TASK DIRECTIONS: Please set down each record exactly as it appears, but leave out any pictures.

»»

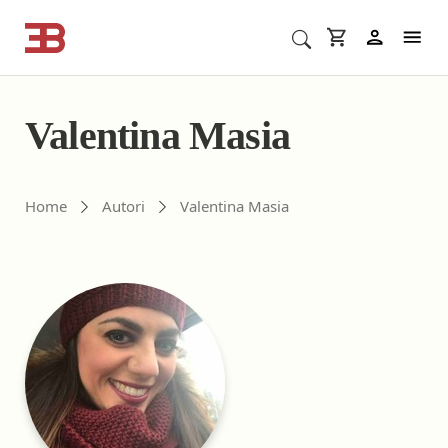
Cerca corsi ECM o altro
In
Valentina Masia
Gli autori di ebookecm.it
Home
Autori
Valentina Masia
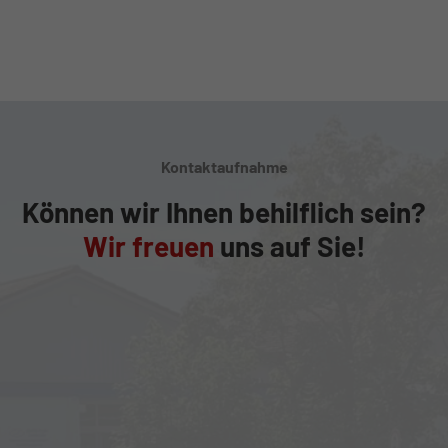
Kontaktaufnahme
Können wir Ihnen behilflich sein?
Wir freuen
uns auf Sie!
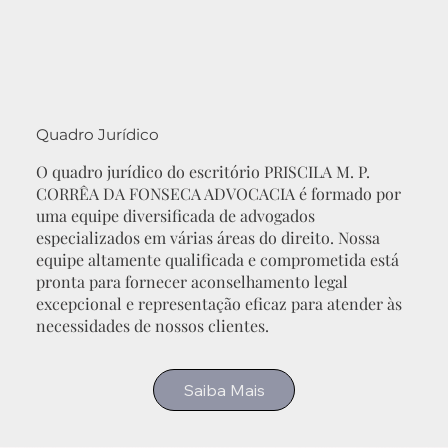
Quadro Jurídico
O quadro jurídico do escritório PRISCILA M. P.
CORRÊA DA FONSECA ADVOCACIA é formado por
uma equipe diversificada de advogados
especializados em várias áreas do direito. Nossa
equipe altamente qualificada e comprometida está
pronta para fornecer aconselhamento legal
excepcional e representação eficaz para atender às
necessidades de nossos clientes.
Saiba Mais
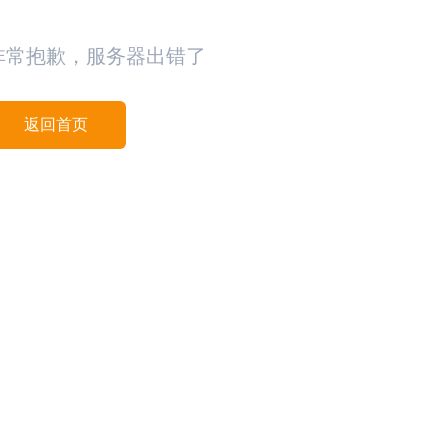
非常抱歉，服务器出错了
返回首页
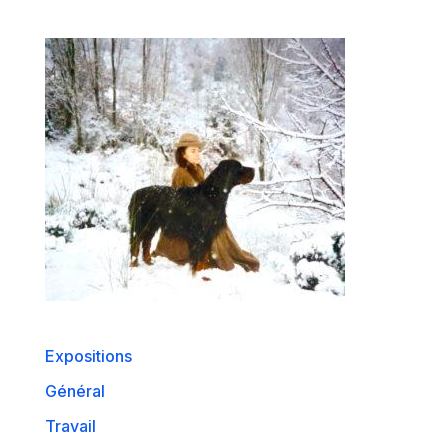
Expositions
Général
Travail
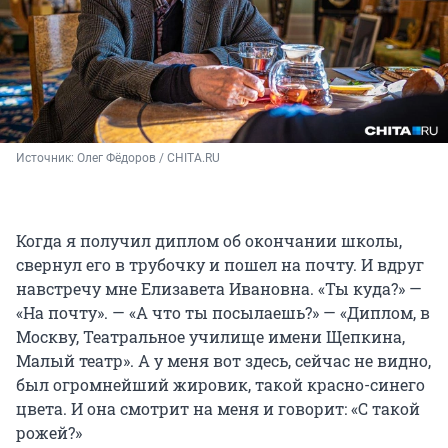
Источник: 
Олег Фёдоров / CHITA.RU
Когда я получил диплом об окончании школы,
свернул его в трубочку и пошел на почту. И вдруг
навстречу мне Елизавета Ивановна. «Ты куда?» —
«На почту». — «А что ты посылаешь?» — «Диплом, в
Москву, Театральное училище имени Щепкина,
Малый театр». А у меня вот здесь, сейчас не видно,
был огромнейший жировик, такой красно-синего
цвета. И она смотрит на меня и говорит: «С такой
рожей?»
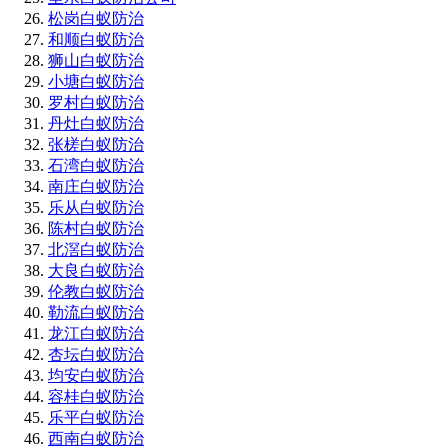
松岗白蚁防治
和顺白蚁防治
狮山白蚁防治
小塘白蚁防治
罗村白蚁防治
丹灶白蚁防治
张槎白蚁防治
石湾白蚁防治
南庄白蚁防治
乐从白蚁防治
陈村白蚁防治
北滘白蚁防治
大良白蚁防治
伦教白蚁防治
勒流白蚁防治
龙江白蚁防治
杏坛白蚁防治
均安白蚁防治
容桂白蚁防治
乐平白蚁防治
西南白蚁防治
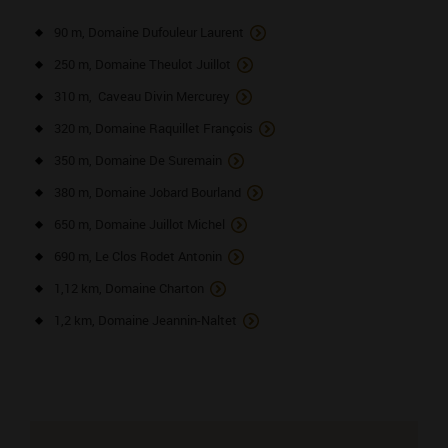
90 m, Domaine Dufouleur Laurent
250 m, Domaine Theulot Juillot
310 m, Caveau Divin Mercurey
320 m, Domaine Raquillet François
350 m, Domaine De Suremain
380 m, Domaine Jobard Bourland
650 m, Domaine Juillot Michel
690 m, Le Clos Rodet Antonin
1,12 km, Domaine Charton
1,2 km, Domaine Jeannin-Naltet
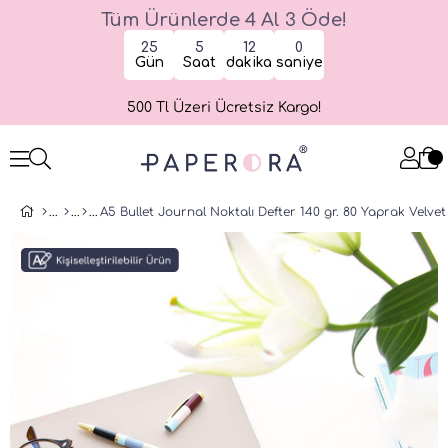
Tüm Ürünlerde 4 Al 3 Öde!
25
5
12
0
Gün
Saat
dakika
saniye
500 Tl Üzeri Ücretsiz Kargo!
A5 Bullet Journal Noktalı Defter 140 gr. 80 Yaprak Velvet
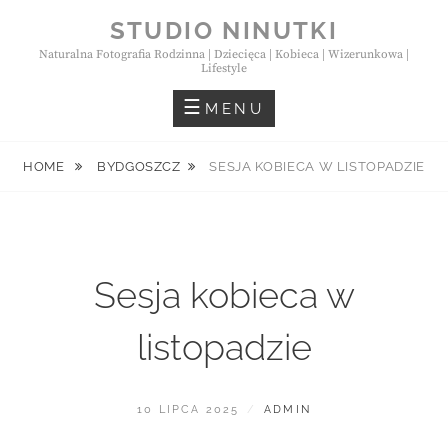
Skip
STUDIO NINUTKI
to
Naturalna Fotografia Rodzinna | Dziecięca | Kobieca | Wizerunkowa |
content
Lifestyle
MENU
HOME
BYDGOSZCZ
SESJA KOBIECA W LISTOPADZIE
Sesja kobieca w
listopadzie
POSTED
BY
10 LIPCA 2025
ADMIN
ON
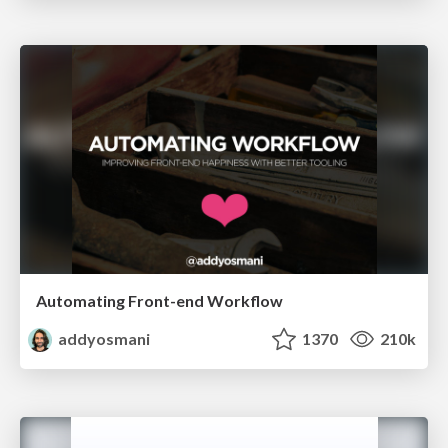
Automating Front-end Workflow
addyosmani
1370
210k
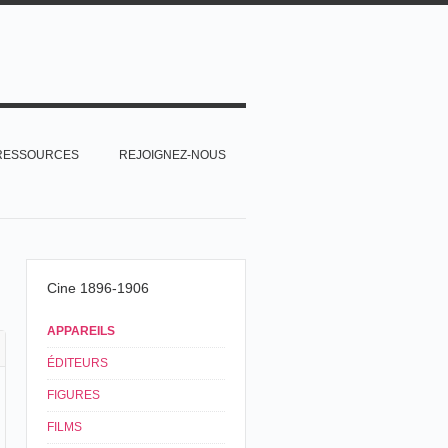
RESSOURCES
REJOIGNEZ-NOUS
Cine 1896-1906
APPAREILS
ÉDITEURS
FIGURES
FILMS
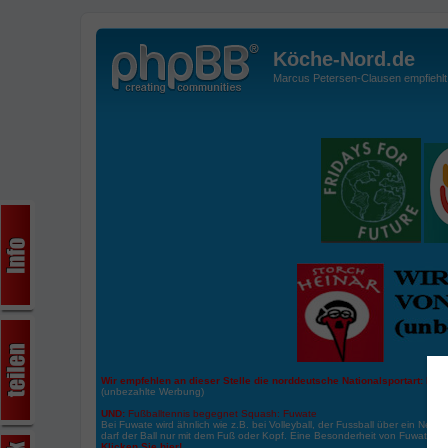
Köche-Nord.de
Marcus Petersen-Clausen empfiehlt d
Wir empfehlen an dieser Stelle die norddeutsche Nationalsportart:
Boße
(unbezahlte Werbung)
UND:
Fußballtennis begegnet Squash: Fuwate
Bei Fuwate wird ähnlich wie z.B. bei Volleyball, der Fussball über ein Netz 
darf der Ball nur mit dem Fuß oder Kopf. Eine Besonderheit von Fuwate ist
Klicken Sie hier!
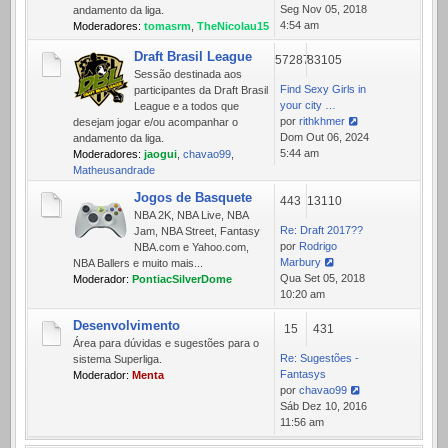
Ver
Seg Nov 05, 2018
andamento da liga.
última
4:54 am
Moderadores:
tomasrm
,
TheNicolau15
mensagem
Draft Brasil League
57287
83105
Sessão destinada aos
Find Sexy Girls in
participantes da Draft Brasil
your city …
League e a todos que
por
rithkhmer
desejam jogar e/ou acompanhar o
Ver
Dom Out 06, 2024
andamento da liga.
última
5:44 am
Moderadores:
jaogui
,
chavao99
,
mensagem
Matheusandrade
Jogos de Basquete
443
13110
NBA 2K, NBA Live, NBA
Re: Draft 2017??
Jam, NBA Street, Fantasy
por
Rodrigo
NBA.com e Yahoo.com,
Marbury
NBA Ballers e muito mais...
Ver
Qua Set 05, 2018
Moderador:
PontiacSilverDome
última
10:20 am
mensagem
Desenvolvimento
15
431
Área para dúvidas e sugestões para o
Re: Sugestões -
sistema Superliga.
Fantasys
Moderador:
Menta
por
chavao99
Ver
Sáb Dez 10, 2016
última
11:56 am
mensagem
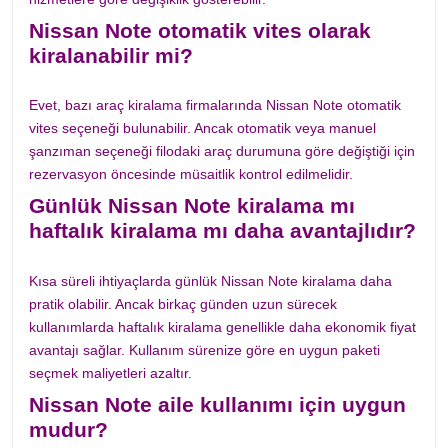
Nissan Note otomatik vites olarak
kiralanabilir mi?
Evet, bazı araç kiralama firmalarında Nissan Note otomatik
vites seçeneği bulunabilir. Ancak otomatik veya manuel
şanzıman seçeneği filodaki araç durumuna göre değiştiği için
rezervasyon öncesinde müsaitlik kontrol edilmelidir.
Günlük Nissan Note kiralama mı
haftalık kiralama mı daha avantajlıdır?
Kısa süreli ihtiyaçlarda günlük Nissan Note kiralama daha
pratik olabilir. Ancak birkaç günden uzun sürecek
kullanımlarda haftalık kiralama genellikle daha ekonomik fiyat
avantajı sağlar. Kullanım sürenize göre en uygun paketi
seçmek maliyetleri azaltır.
Nissan Note aile kullanımı için uygun
mudur?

««

SOLUTION BELOW:
Cerca corsi ECM o altro
In
Valentina Masia
Gli autori di ebookecm.it
Home
Autori
Valentina Masia
Kontaktaufnahme
Können wir Ihnen behilflich sein?
Wir freuen
uns auf Sie!
Quadro Jurídico
O quadro jurídico do escritório PRISCILA M. P.
CORRÊA DA FONSECA ADVOCACIA é formado por
uma equipe diversificada de advogados
especializados em várias áreas do direito. Nossa
equipe altamente qualificada e comprometida está
pronta para fornecer aconselhamento legal
excepcional e representação eficaz para atender às
necessidades de nossos clientes.
Saiba Mais
非常抱歉，服务器出错了
返回首页
Expositions
Général
Travail
Источник: 
Олег Фёдоров / CHITA.RU
Когда я получил диплом об окончании школы,
свернул его в трубочку и пошел на почту. И вдруг
навстречу мне Елизавета Ивановна. «Ты куда?» —
«На почту». — «А что ты посылаешь?» — «Диплом, в
Москву, Театральное училище имени Щепкина,
Малый театр». А у меня вот здесь, сейчас не видно,
был огромнейший жировик, такой красно-синего
цвета. И она смотрит на меня и говорит: «С такой
рожей?»
松岗白蚁防治
和顺白蚁防治
狮山白蚁防治
小塘白蚁防治
罗村白蚁防治
丹灶白蚁防治
张槎白蚁防治
石湾白蚁防治
南庄白蚁防治
乐从白蚁防治
陈村白蚁防治
北滘白蚁防治
大良白蚁防治
伦教白蚁防治
勒流白蚁防治
龙江白蚁防治
杏坛白蚁防治
均安白蚁防治
容桂白蚁防治
乐平白蚁防治
西南白蚁防治
90 m, Domaine Dufouleur Laurent
250 m, Domaine Theulot Juillot
310 m, Caveau Divin Mercurey
320 m, Domaine Raquillet François
350 m, Domaine De Suremain
380 m, Domaine Jobard Bourland
650 m, Domaine Juillot Michel
690 m, Le Clos Rodet Antonin
1,12 km, Domaine Charton
1,2 km, Domaine Jeannin-Naltet
Tüm Ürünlerde 4 Al 3 Öde!
25
5
12
0
Gün
Saat
dakika
saniye
500 Tl Üzeri Ücretsiz Kargo!
A5 Bullet Journal Noktalı Defter 140 gr. 80 Yaprak Velvet
Skip
STUDIO NINUTKI
to
Naturalna Fotografia Rodzinna | Dziecięca | Kobieca | Wizerunkowa |
content
Lifestyle
MENU
HOME
BYDGOSZCZ
SESJA KOBIECA W LISTOPADZIE
Sesja kobieca w
listopadzie
POSTED
BY
10 LIPCA 2025
ADMIN
ON
Automating Front-end Workflow
addyosmani
1370
210k
RESSOURCES
REJOIGNEZ-NOUS
Cine 1896-1906
APPAREILS
ÉDITEURS
FIGURES
FILMS
Köche-Nord.de
Marcus Petersen-Clausen empfiehlt d
Wir empfehlen an dieser Stelle die norddeutsche Nationalsportart:
Boße
(unbezahlte Werbung)
UND:
Fußballtennis begegnet Squash: Fuwate
Bei Fuwate wird ähnlich wie z.B. bei Volleyball, der Fussball über ein Netz 
darf der Ball nur mit dem Fuß oder Kopf. Eine Besonderheit von Fuwate ist
Klicken Sie hier!
Ver
Seg Nov 05, 2018
andamento da liga.
última
4:54 am
Moderadores:
tomasrm
,
TheNicolau15
mensagem
Draft Brasil League
57287
83105
Sessão destinada aos
Find Sexy Girls in
participantes da Draft Brasil
your city …
League e a todos que
por
rithkhmer
desejam jogar e/ou acompanhar o
Ver
Dom Out 06, 2024
andamento da liga.
última
5:44 am
Moderadores:
jaogui
,
chavao99
,
mensagem
Matheusandrade
Jogos de Basquete
443
13110
NBA 2K, NBA Live, NBA
Re: Draft 2017??
Jam, NBA Street, Fantasy
por
Rodrigo
NBA.com e Yahoo.com,
Marbury
NBA Ballers e muito mais...
Ver
Qua Set 05, 2018
Moderador:
PontiacSilverDome
última
10:20 am
mensagem
Desenvolvimento
15
431
Área para dúvidas e sugestões para o
Re: Sugestões -
sistema Superliga.
Fantasys
Moderador:
Menta
por
chavao99
Ver
Sáb Dez 10, 2016
última
11:56 am
mensagem
Nissan Note otomatik vites olarak
kiralanabilir mi?
Evet, bazı araç kiralama firmalarında Nissan Note otomatik
vites seçeneği bulunabilir. Ancak otomatik veya manuel
şanzıman seçeneği filodaki araç durumuna göre değiştiği için
rezervasyon öncesinde müsaitlik kontrol edilmelidir.
Günlük Nissan Note kiralama mı
haftalık kiralama mı daha avantajlıdır?
Kısa süreli ihtiyaçlarda günlük Nissan Note kiralama daha
pratik olabilir. Ancak birkaç günden uzun sürecek
kullanımlarda haftalık kiralama genellikle daha ekonomik fiyat
avantajı sağlar. Kullanım sürenize göre en uygun paketi
seçmek maliyetleri azaltır.
Nissan Note aile kullanımı için uygun
mudur?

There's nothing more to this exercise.